The reason it’s so obnoxious is because it’s usually not complimented with an auto-follow. Lack of a return follow means the DM recipient can’t send a direct message back. That’s anything, but a personal engagement.
“Happy Birthdays” on Facebook
Isn’t it great that Facebook reminds us when our friend has a birthday? This alert is a great reminder to send a note about how much you appreciate your friendship. Or you could send a gift. Or maybe record a “Happy Birthday” video greeting. Facebook has provided some amazing personal information about your audience, yet we go out of our way and blow a well-timed opportunity to make a meaningful connection with our friends by just typing “Happy Birthday” and nothing else.
Only typing “Happy Birthday” is truly the least you could do outside of doing nothing at all. What a colossal waste of bandwidth.

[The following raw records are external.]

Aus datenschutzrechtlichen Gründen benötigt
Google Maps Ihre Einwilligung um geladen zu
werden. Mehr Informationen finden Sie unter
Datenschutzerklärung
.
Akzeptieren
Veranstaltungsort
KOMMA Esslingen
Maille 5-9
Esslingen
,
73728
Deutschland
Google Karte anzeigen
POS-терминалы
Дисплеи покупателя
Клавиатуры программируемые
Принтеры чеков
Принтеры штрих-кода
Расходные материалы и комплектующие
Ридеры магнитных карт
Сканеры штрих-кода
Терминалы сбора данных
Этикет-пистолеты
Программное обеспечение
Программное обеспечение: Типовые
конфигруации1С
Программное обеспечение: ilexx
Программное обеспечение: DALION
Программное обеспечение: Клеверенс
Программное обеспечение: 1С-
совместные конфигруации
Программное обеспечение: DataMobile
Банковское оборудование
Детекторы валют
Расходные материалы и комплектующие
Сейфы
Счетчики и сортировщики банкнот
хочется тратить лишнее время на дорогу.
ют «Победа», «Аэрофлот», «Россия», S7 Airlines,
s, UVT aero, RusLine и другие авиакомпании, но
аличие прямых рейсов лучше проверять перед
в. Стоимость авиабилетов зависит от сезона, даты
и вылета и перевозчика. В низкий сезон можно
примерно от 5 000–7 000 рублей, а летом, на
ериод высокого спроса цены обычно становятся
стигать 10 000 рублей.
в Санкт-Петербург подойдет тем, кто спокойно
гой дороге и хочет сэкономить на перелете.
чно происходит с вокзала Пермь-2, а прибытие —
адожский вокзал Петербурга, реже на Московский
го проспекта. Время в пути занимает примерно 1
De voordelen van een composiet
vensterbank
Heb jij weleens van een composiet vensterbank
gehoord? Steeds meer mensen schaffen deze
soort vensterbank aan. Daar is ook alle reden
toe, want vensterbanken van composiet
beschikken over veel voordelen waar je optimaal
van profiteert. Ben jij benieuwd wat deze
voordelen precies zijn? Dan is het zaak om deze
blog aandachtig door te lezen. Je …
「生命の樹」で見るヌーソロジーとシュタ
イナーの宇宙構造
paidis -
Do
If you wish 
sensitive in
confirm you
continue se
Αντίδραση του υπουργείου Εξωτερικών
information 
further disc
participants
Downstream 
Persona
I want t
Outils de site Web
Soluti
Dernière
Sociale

Before Facebook, when people said, “Happy Birthday,” your response would be “Thank you. You remembered.” But we can’t say that anymore because we didn’t remember, Facebook did. With this information we chose not to build a meaningful connection, but rather become participants of a massive ongoing spam campaign.
Sharing without consumption
Thanks to the proliferation of like and retweet buttons, we all have the ability to share any piece of content without looking past the headline. While no one readily admits this, we all share content via our social networks without taking the time to actually consume it. It’s often a kind thing to do for a friend who wants to spread the word about an event or a piece of content. It’s not okay to just retweet and share content to build your industry voice.
Blind sharing does provide benefits to the sharer as tweeting out content that other people retweet will raise their Klout and Kred scores. Employers are now using these social rating systems as hiring barometers especially for organizations such as PR firms.
While ostensibly one should believe that blind sharing, even without consumption, would benefit the content creator. When it’s done en masse, then it only benefits the sharers and not the content creators as there are incidents where a piece of content has more shares than views. For stories highlighting evidence of this phenomenon, please read “Here’s what’s wrong with social media: sharing without consumption” and “Why sharing online content may be too easy” on Mashable.
Photo overdose of your kids and your wedding
I have an endless number of photos of my son. My wife and I look at them constantly, and our respective parents can’t get enough of them either.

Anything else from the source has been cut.